_ABOUT THIS TASK_: Write out each line from the data below that includes the word "Wien".

_SUPPLIED RECORDS_:
------------------------------------------------
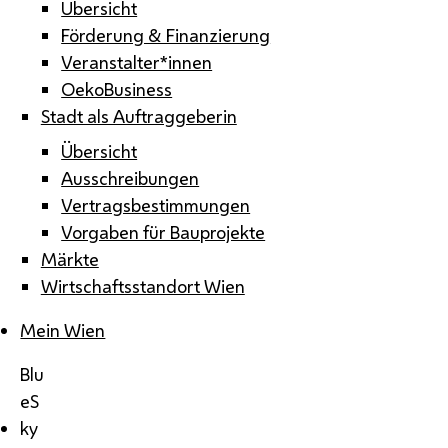
Übersicht
Förderung & Finanzierung
Veranstalter*innen
OekoBusiness
Stadt als Auftraggeberin
Übersicht
Ausschreibungen
Vertragsbestimmungen
Vorgaben für Bauprojekte
Märkte
Wirtschaftsstandort Wien
Mein Wien
Blu
eS
ky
------------------------------------------------
_OUTPUT BELOW_:
Wirtschaftsstandort Wien
Mein Wien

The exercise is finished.